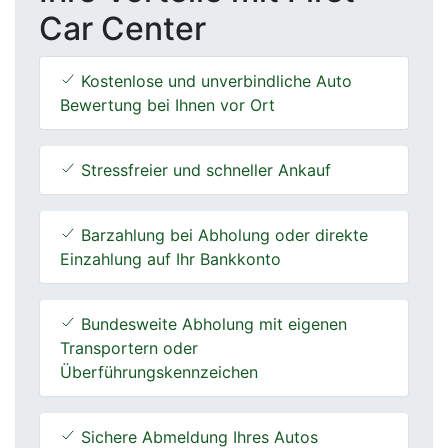
Car Center
Kostenlose und unverbindliche Auto
Bewertung bei Ihnen vor Ort
Stressfreier und schneller Ankauf
Barzahlung bei Abholung oder direkte
Einzahlung auf Ihr Bankkonto
Bundesweite Abholung mit eigenen
Transportern oder
Überführungskennzeichen
Sichere Abmeldung Ihres Autos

Work request: Please find each line in the records above that holds the word "oder", and copy it.

Solved exercise:
Barzahlung bei Abholung oder direkte
Transportern oder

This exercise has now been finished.